E con questo titolo da romanzo gotico, in realtà, rispondo alla mail di F., che mi chiede lumi su Lady Caroline Lamb, citata un paio di post orsono.
E a volte non ne sentiva nemmeno il bisogno: a un “Remember me!” che lei riuscì in qualche modo a scarabocchiare su un libro che gli apparteneva, il nostro poeta rispose con questa amabile sestina:
Remember thee! Remember thee!
Till Lethe quench life’s burning stream
Remorse and shame shall cling to thee,
And haunt thee like a feverish dream!
Remember thee! Ay, doubt it not.
Thy husband too shall think of thee!
By neither shalt thou be forgot,
Thou false to him, thou fiend to me!
E intanto i mesi e gli anni passavano, e la faccenda diventava sempre meno privata, e la buona società mormorava, e i due si scambiavano colpi bassi con ossessiva ferocia… finché, nel 1816, Caro pubblicò – e qui arriviamo al punto – un romanzo gotico intitolato Glenarvon. Glenarvon è, vedete, la storia di una nobile fanciulla che non può sposare l’amatissimo cugino, vien data in moglie a un uomo che impara ad amare e poi però cade vittima delle seduzioni dell’eponimo ribelle irlandese fascinoso&tormentato, nonché seduttore seriale dalle identità multiple – nessuna di esse una brava persona.
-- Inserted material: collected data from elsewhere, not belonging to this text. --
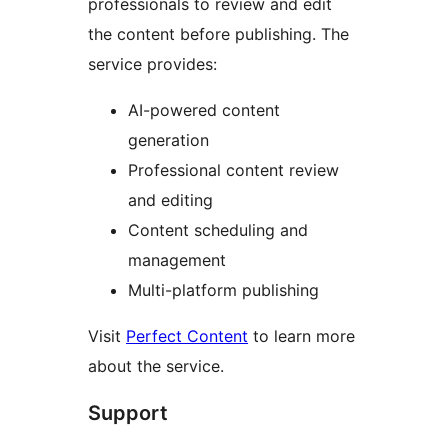
professionals to review and edit
the content before publishing. The
service provides:
AI-powered content
generation
Professional content review
and editing
Content scheduling and
management
Multi-platform publishing
Visit
Perfect Content
to learn more
about the service.
Support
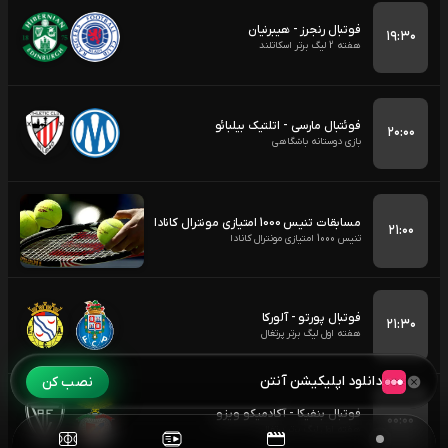
فوتبال رنجرز - هیبرنیان
۱۹:۳۰
هفته 2 لیگ برتر اسکاتلند
فوئتبال مارسی - اتلتیک بیلبائو
۲۰:۰۰
بازی دوستانه باشگاهی
مسابقات تنیس 1000 امتیازی مونترال کانادا
۲۱:۰۰
تنیس 1000 امتیازی مونترال کانادا
فوتبال پورتو - آلورکا
۲۱:۳۰
هفته اول لیگ برتر پرتغال
دانلود اپلیکیشن آنتن
نصب کن
فوتبال بنفیکا - آکادمیکو ویزو
۰۰:۰۰
هفته اول لیگ برتر پرتغال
Abbondano infanticidi, intrighi, maledizioni, duelli, tradimenti, agnizioni, crepacuore di varia natura, spettri e maledizioni e Glenarvon, perseguitato dallo spettro vindice di un monaco che gli ripete in continuazione “Hell awaits its victim,” impazzisce, si suicida – e muore in due tempi, perché a una bella scena di terrificante agonia non si dice mai di no.
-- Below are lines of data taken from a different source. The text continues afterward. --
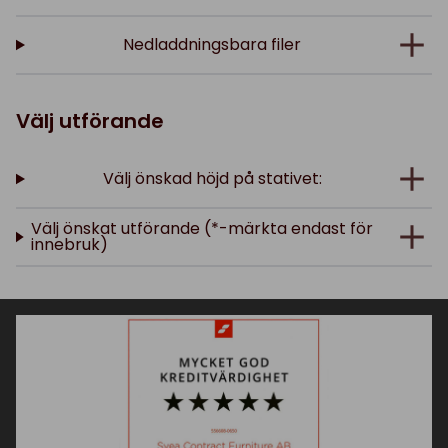
Nedladdningsbara filer
Välj utförande
Välj önskad höjd på stativet:
Välj önskat utförande (*-märkta endast för
innebruk)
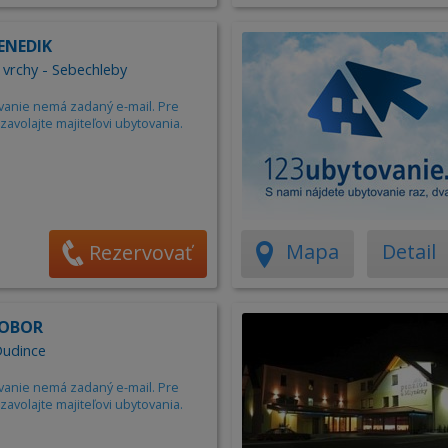
ENEDIK
é vrchy - Sebechleby
vanie nemá zadaný e-mail. Pre
zavolajte majiteľovi ubytovania.
Mapa
Detail
Rezervovať
ZOBOR
Dudince
vanie nemá zadaný e-mail. Pre
zavolajte majiteľovi ubytovania.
Ora, forse tutto ciò non sarebbe stato poi troppo scandaloso, se non fosse stato per due particolari: in primo luogo, Glenarvon era un ritratto particolarmente malevolo di Byron – why, era l’atto di creazione dell’eroe byroniano fuori dall’opera di Byron, cosa che forse l’originale avrebbe anche potuto apprezzare, se non si fosse trattato di una drammatizzazione tanto crudele quanto trasparente di fatti fin troppo reali. Inutile dire che non solo Byron non ci faceva una gran figura, ma nella caratterizzazione, nella trama, nello stile – in tutto – si annusava un certo qual sentore di feroce parodia. E sospetto che l’assalto letterario fosse quel che rodeva di più, perché nel 1816 Byron non aveva più granché in fatto di reputazione da difendere – con tutta la pena che si era dato per distruggersela da sé. Glenarvon però dovette pungere a giudicare dal commento che sopravvive: “E ho letto il Glenarvon di Caro Lamb. Maledizione.”*
È difficile per noi capire non solo la furia dell’alta società, ma la sua esitazione nel decidere quale tra i due peccati di Caro fosse il peggiore: l’imperdonabile cattivo gusto di un’adultera che scrive un romanzo kiss-and-tell** o la sfacciataggine abissale di una nobildonna che si fa taglientissime beffe del suo ambiente. Alla fine fine, benché fossero entrambi peccati capitali, fu la satira sociale a rovinare l’autrice, e Caro fu socialmente condannata. Un’offesissima Lady Jersey cominciò con l’escluderla dall’esclusivissimo circolo Almack – e bisogna avere letto Austen e Heyer per capire la gravità del gesto. Dopodiché fu la rovina. Ostracizzata e ridicolizzata, Caro si ritirò in campagna. Mai troppo stabile di suo, finì i suoi giorni tra alcol, laudano e attacchi di follia. Il solo a non abbandonarla fu il pur divorziato marito.
Questo ha l’aria di significare che bisogna essere cauti nello scegliere i propri bersagli, e mentre lo scandalo sentimentale tutto sommato ammacca ma non uccide, inimicarsi i propri pari è fatale. Forse, se Caro si fosse limitata a sparare su Byron, a sua volta assai poco popolare nel suo ambiente… ma d’altra parte era una donna – e senza voler salire sulle scatole di detersivo, Jane Austen aveva ragione nel dire che una donna pagava i suoi errori a un prezzo molto più alto di quello che si esigeva da un uomo… Morale? La vendetta per via di romanzo (gotico o meno), come molte altre cose, è meglio meditarla per bene – con un occhio alle conseguenze.
_______________________________________
* In originale rende di più: I’ve read Caro Lamb’s Glenarvon too. God damn.
** Byron fu più grafico nel descrivere l’impresa come un caso di fuck-and-publish… Mi sa che non l’avesse presa tanto bene.